車が止まったので、俺は車の窓を開けた。


「おい」


呼んでも、転校生は気づかない。
俺は、もう一度呼ぼうとしたが、その前に母さんに口を挟まれた。


「おい、じゃなくて名前で呼んであげなさい」
「え?」
「おい、じゃ誰か分からないでしょ」
「・・・」


前のミラー越しに睨まれて俺は小さくため息をついた。
そして、口を開けて、一度閉じる。
あれ、転校生の名前ってなんだったっけ?
塩田・・・確か。


「莉桜菜」


名前を呼んだ。
呼んでみてなんだか恥ずかしく感じた。
顔に熱が集まるのを感じる。
名前を呼ばれた転校生は、ハッとしてキョロキョロと顔を動かして声の主を探す素振りを見せる。
俺は、仕方なく、車から降りてからもう一度名前を呼んだ。


「莉桜菜」
「!真司君、おはよ」
「はよ。
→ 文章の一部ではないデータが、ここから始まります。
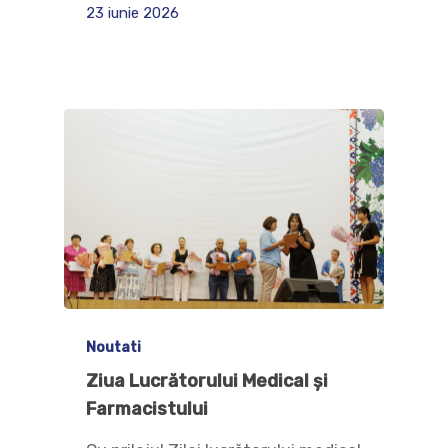
23 iunie 2026
Noutati
Ziua Lucrătorului Medical și
Farmacistului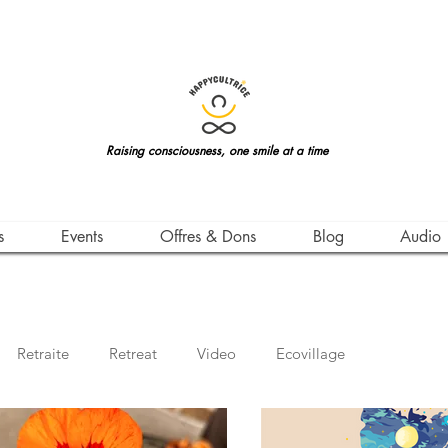
Raising consciousness, one smile at a time
s
Events
Offres & Dons
Blog
Audio
Retraite
Retreat
Video
Ecovillage
Vie
Life Teachings
Qigong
待った?」
「ううん、全然」


転校生はにこやかな笑みを浮かべた。
私服姿の転校生は、いつもと雰囲気が少し違うように感じる。
よく見れば、化粧もしているようだ。
こう見ると、女の子なんだと思った。


「今日は、どこに連れて行ってくれるの?」
「あー・・・と、俺は分からない」
「え?」
「ごめん、なんか親が・・・」


ぷっぷ、と車のクラクションが響く。
振り返ると、母さんが手招きしている。